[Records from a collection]

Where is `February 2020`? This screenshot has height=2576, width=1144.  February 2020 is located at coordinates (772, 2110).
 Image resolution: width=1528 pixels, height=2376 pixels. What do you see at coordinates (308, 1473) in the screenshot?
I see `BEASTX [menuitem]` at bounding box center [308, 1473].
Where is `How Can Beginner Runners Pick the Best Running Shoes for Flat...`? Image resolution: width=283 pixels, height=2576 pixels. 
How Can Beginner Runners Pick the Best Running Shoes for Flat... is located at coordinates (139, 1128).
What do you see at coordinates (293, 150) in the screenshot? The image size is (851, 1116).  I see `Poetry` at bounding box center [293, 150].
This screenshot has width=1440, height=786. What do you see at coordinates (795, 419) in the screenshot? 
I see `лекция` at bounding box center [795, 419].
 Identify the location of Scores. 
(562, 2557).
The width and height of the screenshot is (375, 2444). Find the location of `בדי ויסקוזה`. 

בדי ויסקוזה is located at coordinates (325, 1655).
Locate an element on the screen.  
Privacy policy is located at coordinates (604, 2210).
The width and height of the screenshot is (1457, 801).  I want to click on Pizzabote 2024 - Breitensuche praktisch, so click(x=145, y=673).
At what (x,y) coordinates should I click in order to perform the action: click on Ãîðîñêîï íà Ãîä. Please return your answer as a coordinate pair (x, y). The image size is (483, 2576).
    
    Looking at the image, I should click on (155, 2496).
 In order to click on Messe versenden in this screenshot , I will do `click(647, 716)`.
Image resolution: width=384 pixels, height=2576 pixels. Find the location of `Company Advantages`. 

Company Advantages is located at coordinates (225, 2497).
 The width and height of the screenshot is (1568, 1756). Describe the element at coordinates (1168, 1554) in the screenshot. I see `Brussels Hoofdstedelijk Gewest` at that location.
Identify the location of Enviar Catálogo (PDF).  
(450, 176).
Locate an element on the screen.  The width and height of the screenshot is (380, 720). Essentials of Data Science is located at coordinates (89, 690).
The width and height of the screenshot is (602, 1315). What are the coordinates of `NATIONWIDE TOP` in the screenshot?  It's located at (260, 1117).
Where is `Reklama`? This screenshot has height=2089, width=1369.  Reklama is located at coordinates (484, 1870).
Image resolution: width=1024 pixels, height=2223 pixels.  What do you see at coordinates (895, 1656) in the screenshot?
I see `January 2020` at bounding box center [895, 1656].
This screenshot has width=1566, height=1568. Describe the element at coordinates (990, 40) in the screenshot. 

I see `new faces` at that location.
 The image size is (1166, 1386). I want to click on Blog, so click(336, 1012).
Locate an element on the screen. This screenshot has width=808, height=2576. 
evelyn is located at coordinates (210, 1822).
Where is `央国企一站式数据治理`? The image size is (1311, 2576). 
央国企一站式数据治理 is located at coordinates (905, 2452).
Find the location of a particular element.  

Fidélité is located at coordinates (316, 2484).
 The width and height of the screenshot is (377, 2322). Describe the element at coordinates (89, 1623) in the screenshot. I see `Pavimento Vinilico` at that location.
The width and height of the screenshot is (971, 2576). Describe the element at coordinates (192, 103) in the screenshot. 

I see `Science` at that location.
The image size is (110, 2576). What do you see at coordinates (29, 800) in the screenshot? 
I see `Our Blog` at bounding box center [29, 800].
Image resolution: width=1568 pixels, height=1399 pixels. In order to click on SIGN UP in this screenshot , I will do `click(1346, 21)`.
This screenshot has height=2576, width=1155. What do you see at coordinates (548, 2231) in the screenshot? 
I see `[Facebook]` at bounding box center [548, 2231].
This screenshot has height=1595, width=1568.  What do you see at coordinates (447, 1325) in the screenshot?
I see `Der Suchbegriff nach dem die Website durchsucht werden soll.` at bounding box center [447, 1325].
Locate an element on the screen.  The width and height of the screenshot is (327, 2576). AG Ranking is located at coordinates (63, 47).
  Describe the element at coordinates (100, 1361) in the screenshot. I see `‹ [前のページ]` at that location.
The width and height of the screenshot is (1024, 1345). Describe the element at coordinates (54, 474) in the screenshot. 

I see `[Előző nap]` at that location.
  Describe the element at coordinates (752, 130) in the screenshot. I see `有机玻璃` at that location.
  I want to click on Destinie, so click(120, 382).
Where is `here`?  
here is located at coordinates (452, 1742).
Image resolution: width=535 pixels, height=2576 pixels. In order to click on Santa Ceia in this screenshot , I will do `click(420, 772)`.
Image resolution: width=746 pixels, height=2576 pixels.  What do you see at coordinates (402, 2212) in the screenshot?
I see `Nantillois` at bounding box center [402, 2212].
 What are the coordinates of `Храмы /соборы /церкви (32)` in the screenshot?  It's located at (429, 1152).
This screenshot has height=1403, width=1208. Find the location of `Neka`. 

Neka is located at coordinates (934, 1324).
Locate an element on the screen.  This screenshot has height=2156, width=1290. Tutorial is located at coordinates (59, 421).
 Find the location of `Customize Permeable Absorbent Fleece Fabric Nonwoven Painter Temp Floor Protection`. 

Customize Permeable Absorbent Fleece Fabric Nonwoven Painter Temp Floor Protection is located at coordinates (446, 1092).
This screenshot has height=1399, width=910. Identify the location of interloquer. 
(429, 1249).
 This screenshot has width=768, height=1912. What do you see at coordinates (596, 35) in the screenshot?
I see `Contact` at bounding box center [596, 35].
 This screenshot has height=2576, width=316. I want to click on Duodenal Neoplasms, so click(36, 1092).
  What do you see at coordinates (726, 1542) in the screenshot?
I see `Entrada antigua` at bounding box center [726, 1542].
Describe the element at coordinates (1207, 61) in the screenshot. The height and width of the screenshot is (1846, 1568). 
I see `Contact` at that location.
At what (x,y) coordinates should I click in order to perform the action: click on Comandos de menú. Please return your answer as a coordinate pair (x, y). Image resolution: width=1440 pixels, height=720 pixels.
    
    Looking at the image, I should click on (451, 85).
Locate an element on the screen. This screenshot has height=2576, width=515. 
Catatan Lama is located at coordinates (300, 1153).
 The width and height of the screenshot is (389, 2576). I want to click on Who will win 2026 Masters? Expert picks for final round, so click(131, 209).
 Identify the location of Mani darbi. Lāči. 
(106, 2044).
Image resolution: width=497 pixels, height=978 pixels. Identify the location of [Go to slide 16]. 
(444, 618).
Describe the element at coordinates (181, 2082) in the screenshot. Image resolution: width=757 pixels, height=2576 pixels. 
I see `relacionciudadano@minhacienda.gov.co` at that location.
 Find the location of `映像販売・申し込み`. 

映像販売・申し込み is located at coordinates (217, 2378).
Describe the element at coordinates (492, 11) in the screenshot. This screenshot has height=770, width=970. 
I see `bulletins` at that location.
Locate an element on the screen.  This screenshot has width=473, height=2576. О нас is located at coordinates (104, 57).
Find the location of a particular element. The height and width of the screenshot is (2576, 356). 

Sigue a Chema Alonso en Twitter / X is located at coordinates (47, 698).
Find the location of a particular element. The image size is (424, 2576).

■ Problem details
Retype each record, matching it exactly.

■ Written solution
Where is `February 2020`? This screenshot has height=2576, width=1144.  February 2020 is located at coordinates (772, 2110).
 Image resolution: width=1528 pixels, height=2376 pixels. What do you see at coordinates (308, 1473) in the screenshot?
I see `BEASTX [menuitem]` at bounding box center [308, 1473].
Where is `How Can Beginner Runners Pick the Best Running Shoes for Flat...`? Image resolution: width=283 pixels, height=2576 pixels. 
How Can Beginner Runners Pick the Best Running Shoes for Flat... is located at coordinates (139, 1128).
What do you see at coordinates (293, 150) in the screenshot? The image size is (851, 1116).  I see `Poetry` at bounding box center [293, 150].
This screenshot has width=1440, height=786. What do you see at coordinates (795, 419) in the screenshot? 
I see `лекция` at bounding box center [795, 419].
 Identify the location of Scores. 
(562, 2557).
The width and height of the screenshot is (375, 2444). Find the location of `בדי ויסקוזה`. 

בדי ויסקוזה is located at coordinates (325, 1655).
Locate an element on the screen.  
Privacy policy is located at coordinates (604, 2210).
The width and height of the screenshot is (1457, 801).  I want to click on Pizzabote 2024 - Breitensuche praktisch, so click(x=145, y=673).
At what (x,y) coordinates should I click in order to perform the action: click on Ãîðîñêîï íà Ãîä. Please return your answer as a coordinate pair (x, y). The image size is (483, 2576).
    
    Looking at the image, I should click on (155, 2496).
 In order to click on Messe versenden in this screenshot , I will do `click(647, 716)`.
Image resolution: width=384 pixels, height=2576 pixels. Find the location of `Company Advantages`. 

Company Advantages is located at coordinates (225, 2497).
 The width and height of the screenshot is (1568, 1756). Describe the element at coordinates (1168, 1554) in the screenshot. I see `Brussels Hoofdstedelijk Gewest` at that location.
Identify the location of Enviar Catálogo (PDF).  
(450, 176).
Locate an element on the screen.  The width and height of the screenshot is (380, 720). Essentials of Data Science is located at coordinates (89, 690).
The width and height of the screenshot is (602, 1315). What are the coordinates of `NATIONWIDE TOP` in the screenshot?  It's located at (260, 1117).
Where is `Reklama`? This screenshot has height=2089, width=1369.  Reklama is located at coordinates (484, 1870).
Image resolution: width=1024 pixels, height=2223 pixels.  What do you see at coordinates (895, 1656) in the screenshot?
I see `January 2020` at bounding box center [895, 1656].
This screenshot has width=1566, height=1568. Describe the element at coordinates (990, 40) in the screenshot. 

I see `new faces` at that location.
 The image size is (1166, 1386). I want to click on Blog, so click(336, 1012).
Locate an element on the screen. This screenshot has width=808, height=2576. 
evelyn is located at coordinates (210, 1822).
Where is `央国企一站式数据治理`? The image size is (1311, 2576). 
央国企一站式数据治理 is located at coordinates (905, 2452).
Find the location of a particular element.  

Fidélité is located at coordinates (316, 2484).
 The width and height of the screenshot is (377, 2322). Describe the element at coordinates (89, 1623) in the screenshot. I see `Pavimento Vinilico` at that location.
The width and height of the screenshot is (971, 2576). Describe the element at coordinates (192, 103) in the screenshot. 

I see `Science` at that location.
The image size is (110, 2576). What do you see at coordinates (29, 800) in the screenshot? 
I see `Our Blog` at bounding box center [29, 800].
Image resolution: width=1568 pixels, height=1399 pixels. In order to click on SIGN UP in this screenshot , I will do `click(1346, 21)`.
This screenshot has height=2576, width=1155. What do you see at coordinates (548, 2231) in the screenshot? 
I see `[Facebook]` at bounding box center [548, 2231].
This screenshot has height=1595, width=1568.  What do you see at coordinates (447, 1325) in the screenshot?
I see `Der Suchbegriff nach dem die Website durchsucht werden soll.` at bounding box center [447, 1325].
Locate an element on the screen.  The width and height of the screenshot is (327, 2576). AG Ranking is located at coordinates (63, 47).
  Describe the element at coordinates (100, 1361) in the screenshot. I see `‹ [前のページ]` at that location.
The width and height of the screenshot is (1024, 1345). Describe the element at coordinates (54, 474) in the screenshot. 

I see `[Előző nap]` at that location.
  Describe the element at coordinates (752, 130) in the screenshot. I see `有机玻璃` at that location.
  I want to click on Destinie, so click(120, 382).
Where is `here`?  
here is located at coordinates (452, 1742).
Image resolution: width=535 pixels, height=2576 pixels. In order to click on Santa Ceia in this screenshot , I will do `click(420, 772)`.
Image resolution: width=746 pixels, height=2576 pixels.  What do you see at coordinates (402, 2212) in the screenshot?
I see `Nantillois` at bounding box center [402, 2212].
 What are the coordinates of `Храмы /соборы /церкви (32)` in the screenshot?  It's located at (429, 1152).
This screenshot has height=1403, width=1208. Find the location of `Neka`. 

Neka is located at coordinates (934, 1324).
Locate an element on the screen.  This screenshot has height=2156, width=1290. Tutorial is located at coordinates (59, 421).
 Find the location of `Customize Permeable Absorbent Fleece Fabric Nonwoven Painter Temp Floor Protection`. 

Customize Permeable Absorbent Fleece Fabric Nonwoven Painter Temp Floor Protection is located at coordinates (446, 1092).
This screenshot has height=1399, width=910. Identify the location of interloquer. 
(429, 1249).
 This screenshot has width=768, height=1912. What do you see at coordinates (596, 35) in the screenshot?
I see `Contact` at bounding box center [596, 35].
 This screenshot has height=2576, width=316. I want to click on Duodenal Neoplasms, so click(36, 1092).
  What do you see at coordinates (726, 1542) in the screenshot?
I see `Entrada antigua` at bounding box center [726, 1542].
Describe the element at coordinates (1207, 61) in the screenshot. The height and width of the screenshot is (1846, 1568). 
I see `Contact` at that location.
At what (x,y) coordinates should I click in order to perform the action: click on Comandos de menú. Please return your answer as a coordinate pair (x, y). Image resolution: width=1440 pixels, height=720 pixels.
    
    Looking at the image, I should click on (451, 85).
Locate an element on the screen. This screenshot has height=2576, width=515. 
Catatan Lama is located at coordinates (300, 1153).
 The width and height of the screenshot is (389, 2576). I want to click on Who will win 2026 Masters? Expert picks for final round, so click(131, 209).
 Identify the location of Mani darbi. Lāči. 
(106, 2044).
Image resolution: width=497 pixels, height=978 pixels. Identify the location of [Go to slide 16]. 
(444, 618).
Describe the element at coordinates (181, 2082) in the screenshot. Image resolution: width=757 pixels, height=2576 pixels. 
I see `relacionciudadano@minhacienda.gov.co` at that location.
 Find the location of `映像販売・申し込み`. 

映像販売・申し込み is located at coordinates (217, 2378).
Describe the element at coordinates (492, 11) in the screenshot. This screenshot has height=770, width=970. 
I see `bulletins` at that location.
Locate an element on the screen.  This screenshot has width=473, height=2576. О нас is located at coordinates (104, 57).
Find the location of a particular element. The height and width of the screenshot is (2576, 356). 

Sigue a Chema Alonso en Twitter / X is located at coordinates (47, 698).
Find the location of a particular element. The image size is (424, 2576).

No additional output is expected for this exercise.